[FoME] Daten Journalismus Workshop Nairobi

Christian Kreutz ckreutz at gmail.com
Di Feb 7 14:32:03 CET 2012


Ein kleiner Hinweis zum Thema Daten Journalismus. Die Open Knowledge Foundation hat hierzu kürzlich einen Workshop in Nairobi mit organisiert.

 ---- http://blog.openspending.org/2012/01/30/hakuna-my-data-nbo-data-bootcamp/ ----

Hakuna My Data: NBO Data Bootcamp

The four-day programme combined tools training with practical work in small groups. Elena Egawhary (BBC NewsNight) gave a workshop on data analysis in Excel, Sreeram Balakrishnan (Google Fusion Tables) introduced both Refine and Fusion Tables. Team members from both the Kenya data portal and the World Bank finance site presented their respective offerings, while Gregor and myself from the OpenSpending team gave intros to web scraping and advanced map visualisation.

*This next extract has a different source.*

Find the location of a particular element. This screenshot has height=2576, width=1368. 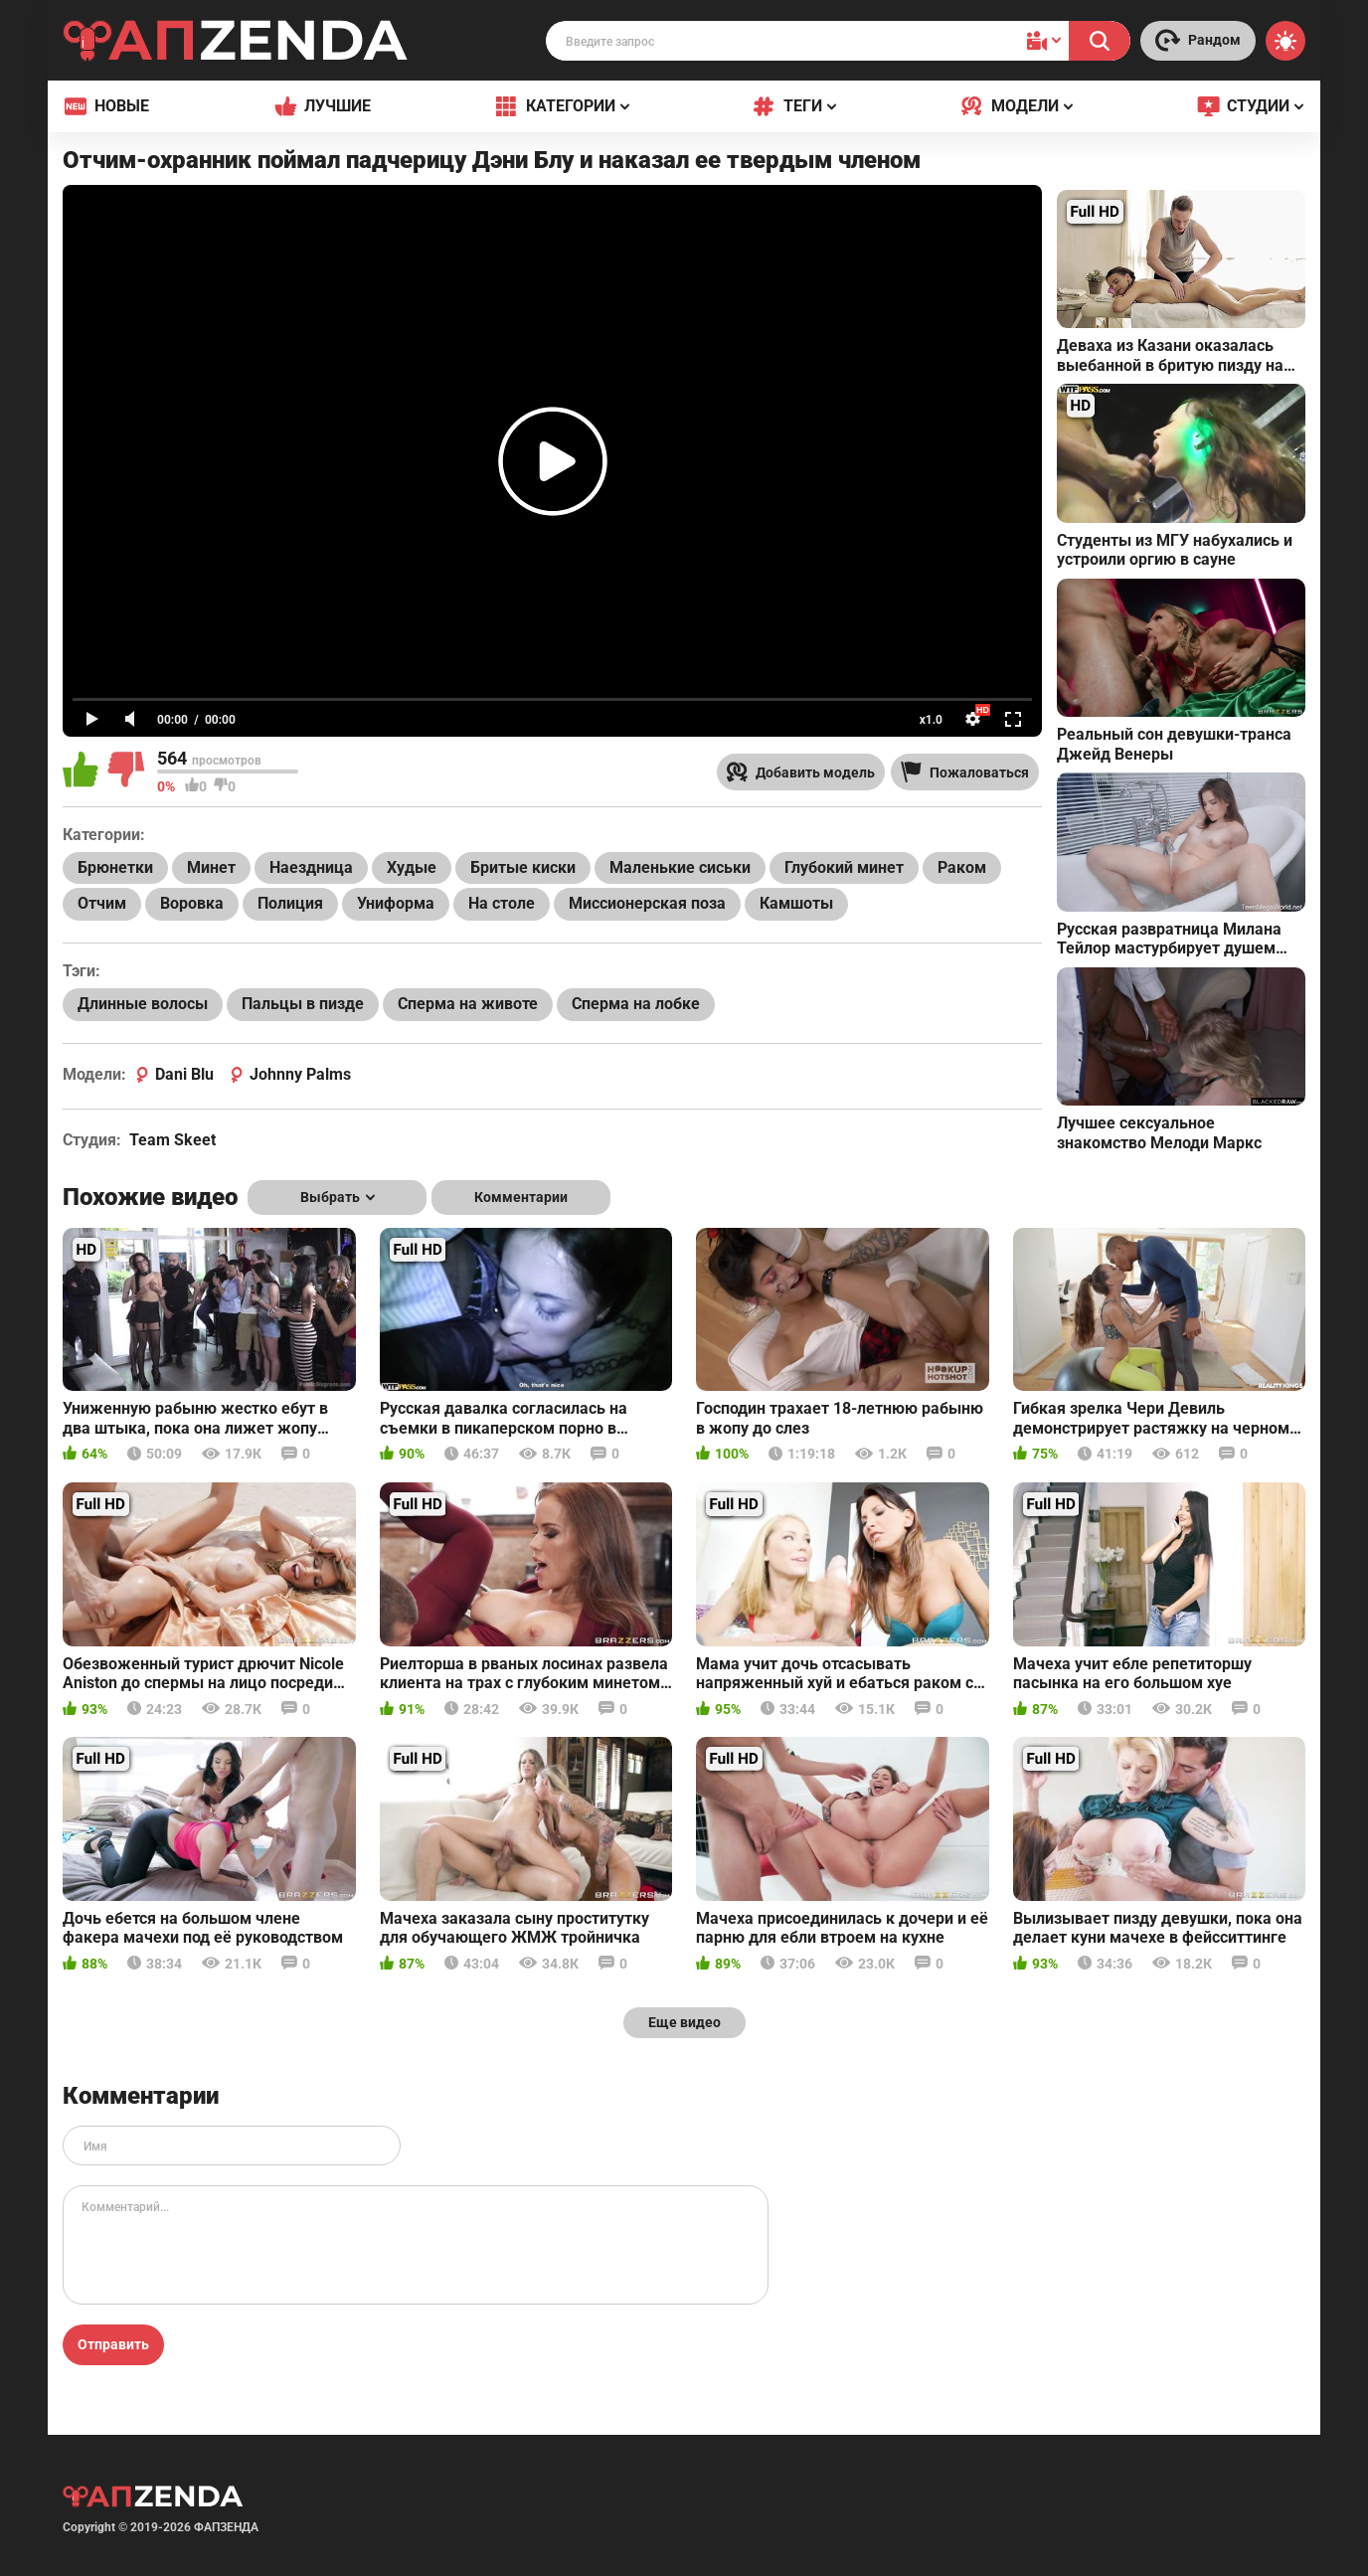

During group work, journalists and developers teamed up to try their newly learned skills in different domains ranging from sports (football player profiles) to education (missing toilets in schools, “The Shit Ordeal”) and the financial transparency story-telling mentioned above.

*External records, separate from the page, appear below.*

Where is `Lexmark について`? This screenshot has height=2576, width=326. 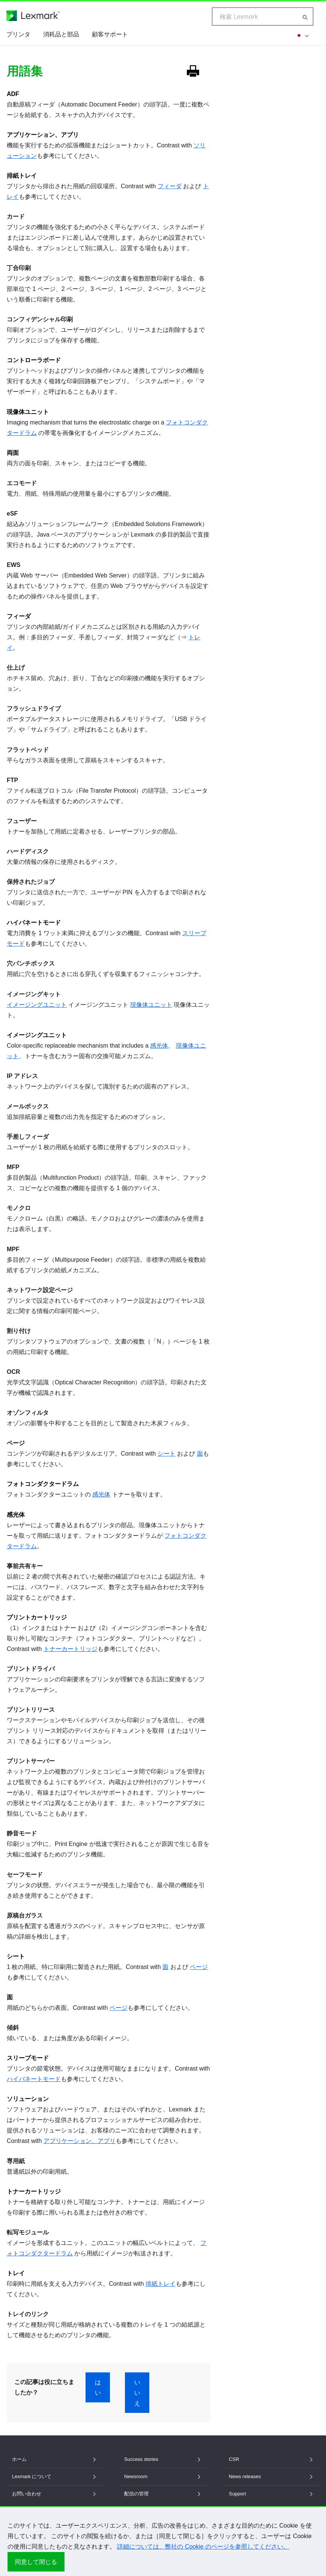 Lexmark について is located at coordinates (54, 2476).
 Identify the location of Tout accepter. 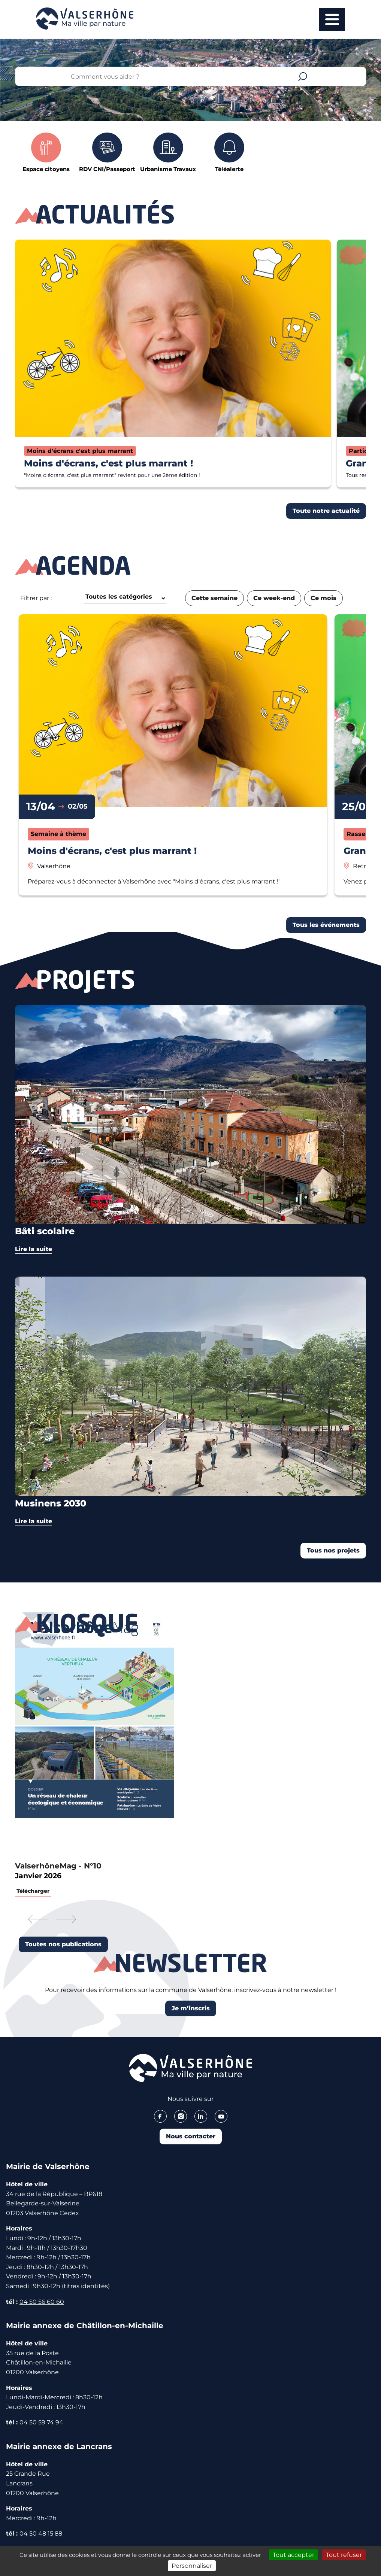 (293, 2554).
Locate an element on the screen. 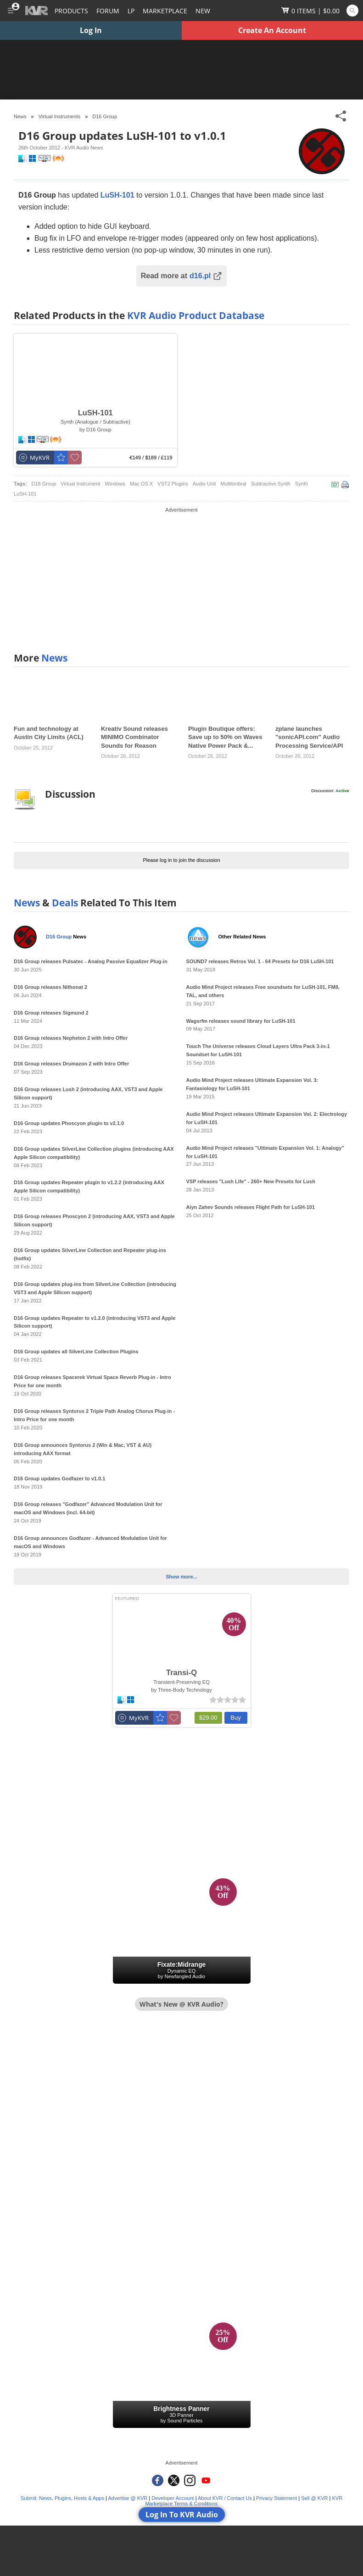 This screenshot has height=2576, width=363. Create An Account is located at coordinates (272, 30).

The workshop also served as a community-building event for Kenya’s young and impressive Open Data initiative. Future events, aimed at civil society organisations and polictical actors will help to further promote the re-use of government information released through the initiative.

All this is happening in a place where transparency is an essential tool to be developed: Not only is the access to information now guaranteed by the 2010 Kenyan constitution, there are also major political issues that deserve close attention from local and international watchdogs. These include not only the ongoing incursion of Kenyan troops into Somalia in an effort to fight Al-Shebab terrorist groups, but also the upcoming nationwide elections in December 2012. The elections will instate a new bicameral system of government, with many previously unknown candidates standing for office. In the previous 2007 vote, bad polling station data had quite literally led to widespread unrest and thousands of deaths across the nation.

In all, it was a fantastic to get in touch with the Kenyan participants of the workshop and to see how the organizers of the event – a brilliant team including Craig Hammer, Justin Arenstein and Jay Bhalla – are working to foster an open data community in this bustling developing nation.Given the great ideas generated during the team sessions, I’m sure this work will soon bear its first fruits.


Beste Grüße

Christian Kreutz

Open Knowledge Foundation Deutschland e.V.